GOAL OF THE EXERCISE >> The records below must be reproduced exactly. Strip out the pictures.

EXTRACTED MATERIAL: Begin

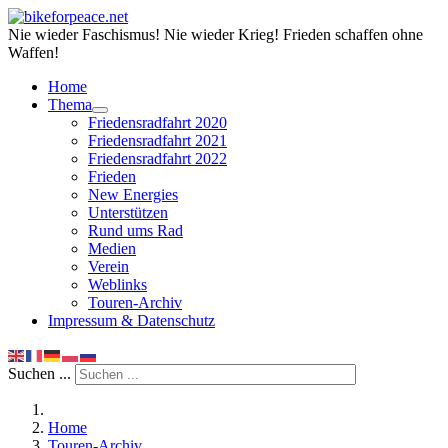
Nie wieder Faschismus! Nie wieder Krieg! Frieden schaffen ohne
Waffen!
Home
Thema
Friedensradfahrt 2020
Friedensradfahrt 2021
Friedensradfahrt 2022
Frieden
New Energies
Unterstützen
Rund ums Rad
Medien
Verein
Weblinks
Touren-Archiv
Impressum & Datenschutz
Suchen ...
Home
Touren-Archiv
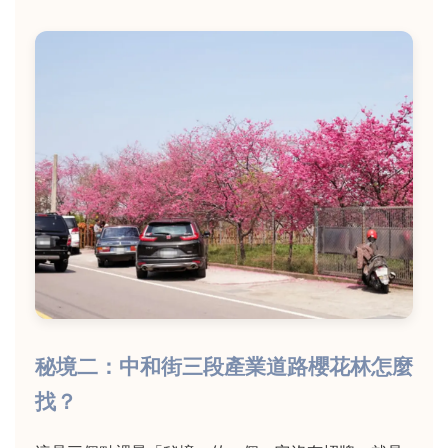
秘境二：中和街三段產業道路櫻花林怎麼
找？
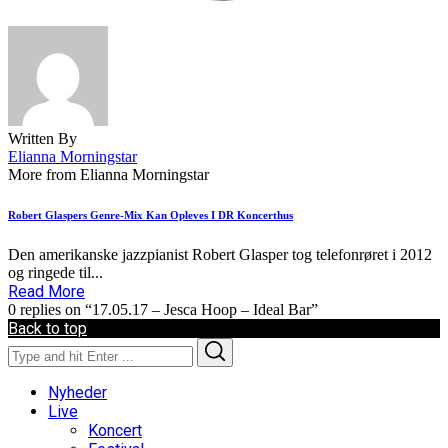
Written By
Elianna Morningstar
More from Elianna Morningstar
Robert Glaspers Genre-Mix Kan Opleves I DR Koncerthus
Den amerikanske jazzpianist Robert Glasper tog telefonrøret i 2012
og ringede til...
Read More
0 replies on “17.05.17 – Jesca Hoop – Ideal Bar”
Back to top
Search
Search
for:
Nyheder
Live
Koncert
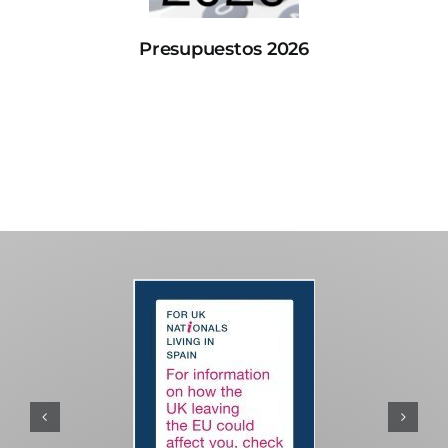
Presupuestos 2026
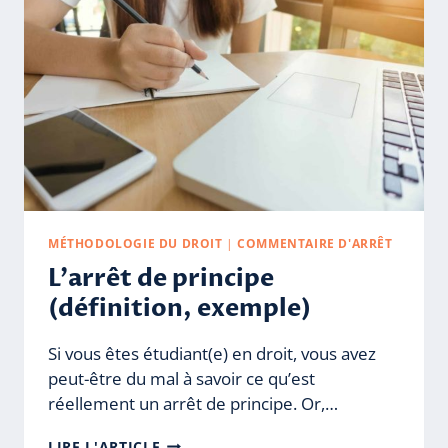
MÉTHODOLOGIE DU DROIT
|
COMMENTAIRE D'ARRÊT
L’arrêt de principe
(définition, exemple)
Si vous êtes étudiant(e) en droit, vous avez
peut-être du mal à savoir ce qu’est
réellement un arrêt de principe. Or,…
L’ARRÊT
LIRE L'ARTICLE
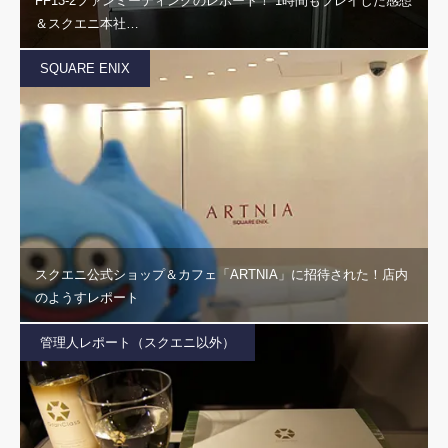
FF13-2ファンミーティングのレポート！ 1時間もプレイした感想
＆スクエニ本社…
SQUARE ENIX
スクエニ公式ショップ＆カフェ「ARTNIA」に招待された！店内
のようすレポート
管理人レポート（スクエニ以外）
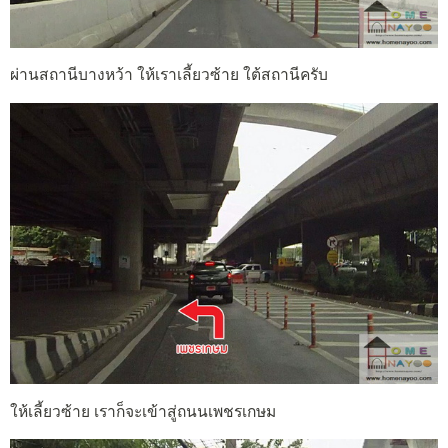
ผ่านสถานีบางหว้า ให้เราเลี้ยวซ้าย ใต้สถานีครับ
ให้เลี้ยวซ้าย เราก็จะเข้าสู่ถนนเพชรเกษม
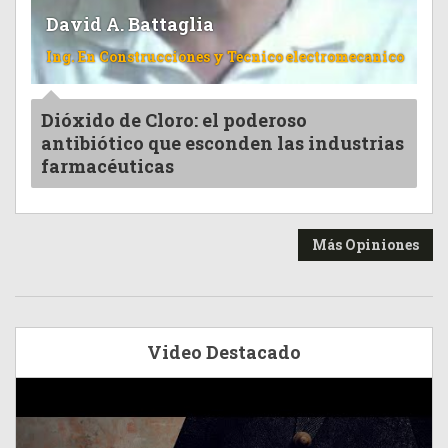
David A. Battaglia
Ing. En Construcciones y Tecnico electromecanico
Dióxido de Cloro: el poderoso
antibiótico que esconden las industrias
farmacéuticas
Más Opiniones
Video Destacado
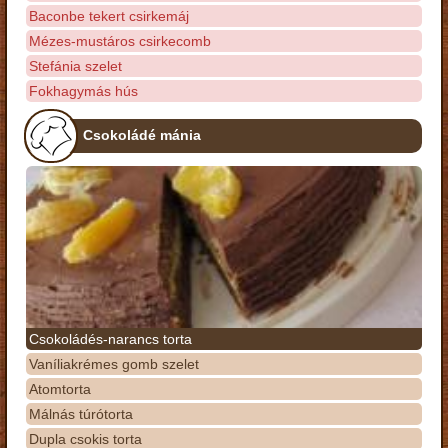
Baconbe tekert csirkemáj
Mézes-mustáros csirkecomb
Stefánia szelet
Fokhagymás hús
Csokoládé mánia
Csokoládés-narancs torta
Vaníliakrémes gomb szelet
Atomtorta
Málnás túrótorta
Dupla csokis torta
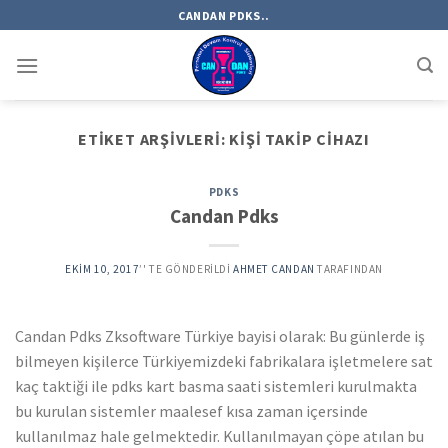
Skip
CANDAN PDKS..
to
content
ETIKET ARŞIVLERI:
KIŞI TAKIP CIHAZI
PDKS
Candan Pdks
EKIM 10, 2017
’' TE GÖNDERILDI
AHMET CANDAN
TARAFINDAN
Candan Pdks Zksoftware Türkiye bayisi olarak: Bu günlerde iş
bilmeyen kişilerce Türkiyemizdeki fabrikalara işletmelere sat
kaç taktiği ile pdks kart basma saati sistemleri kurulmakta
bu kurulan sistemler maalesef kısa zaman içersinde
kullanılmaz hale gelmektedir. Kullanılmayan çöpe atılan bu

EXTRACTED MATERIAL: End

THE COMPLETED TASK >>
Nie wieder Faschismus! Nie wieder Krieg! Frieden schaffen ohne
Waffen!
Home
Thema
Friedensradfahrt 2020
Friedensradfahrt 2021
Friedensradfahrt 2022
Frieden
New Energies
Unterstützen
Rund ums Rad
Medien
Verein
Weblinks
Touren-Archiv
Impressum & Datenschutz
Suchen ...
Home
Touren-Archiv
秘境二：中和街三段產業道路櫻花林怎麼
找？
Written By
Elianna Morningstar
More from Elianna Morningstar
Robert Glaspers Genre-Mix Kan Opleves I DR Koncerthus
Den amerikanske jazzpianist Robert Glasper tog telefonrøret i 2012
og ringede til...
Read More
0 replies on “17.05.17 – Jesca Hoop – Ideal Bar”
Back to top
Search
Search
for:
Nyheder
Live
Koncert
Presupuestos 2026
MÉTHODOLOGIE DU DROIT
|
COMMENTAIRE D'ARRÊT
L’arrêt de principe
(définition, exemple)
Si vous êtes étudiant(e) en droit, vous avez
peut-être du mal à savoir ce qu’est
réellement un arrêt de principe. Or,…
L’ARRÊT
LIRE L'ARTICLE
FF13-2ファンミーティングのレポート！ 1時間もプレイした感想
＆スクエニ本社…
SQUARE ENIX
スクエニ公式ショップ＆カフェ「ARTNIA」に招待された！店内
のようすレポート
管理人レポート（スクエニ以外）
ผ่านสถานีบางหว้า ให้เราเลี้ยวซ้าย ใต้สถานีครับ
ให้เลี้ยวซ้าย เราก็จะเข้าสู่ถนนเพชรเกษม
David A. Battaglia
Ing. En Construcciones y Tecnico electromecanico
Dióxido de Cloro: el poderoso
antibiótico que esconden las industrias
farmacéuticas
Más Opiniones
Video Destacado
Baconbe tekert csirkemáj
Mézes-mustáros csirkecomb
Stefánia szelet
Fokhagymás hús
Csokoládé mánia
Csokoládés-narancs torta
Vaníliakrémes gomb szelet
Atomtorta
Málnás túrótorta
Dupla csokis torta
Skip
CANDAN PDKS..
to
content
ETIKET ARŞIVLERI:
KIŞI TAKIP CIHAZI
PDKS
Candan Pdks
EKIM 10, 2017
’' TE GÖNDERILDI
AHMET CANDAN
TARAFINDAN
Candan Pdks Zksoftware Türkiye bayisi olarak: Bu günlerde iş
bilmeyen kişilerce Türkiyemizdeki fabrikalara işletmelere sat
kaç taktiği ile pdks kart basma saati sistemleri kurulmakta
bu kurulan sistemler maalesef kısa zaman içersinde
kullanılmaz hale gelmektedir. Kullanılmayan çöpe atılan bu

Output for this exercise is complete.